> **SOURCE MATERIAL**:
☆ ☆ ☆

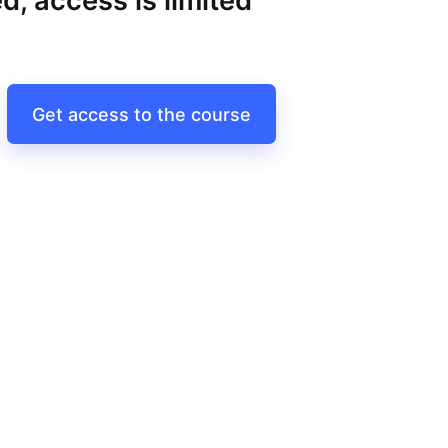
d, access is limited
Get access to the course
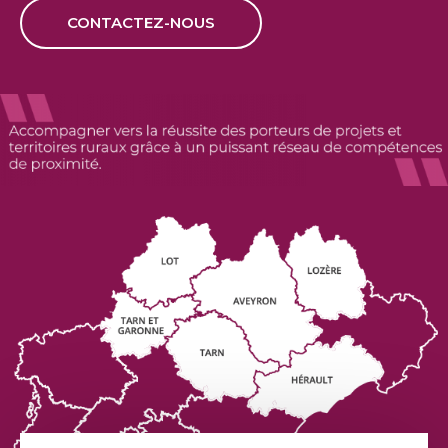
CONTACTEZ-NOUS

☆ ☆ ☆

> **HOW TO COMPLETE THIS TASK**:
Select from the material above each line in which the string "access" appears, and list those lines.

> **EXERCISE OUTPUT**:
d, access is limited
Get access to the course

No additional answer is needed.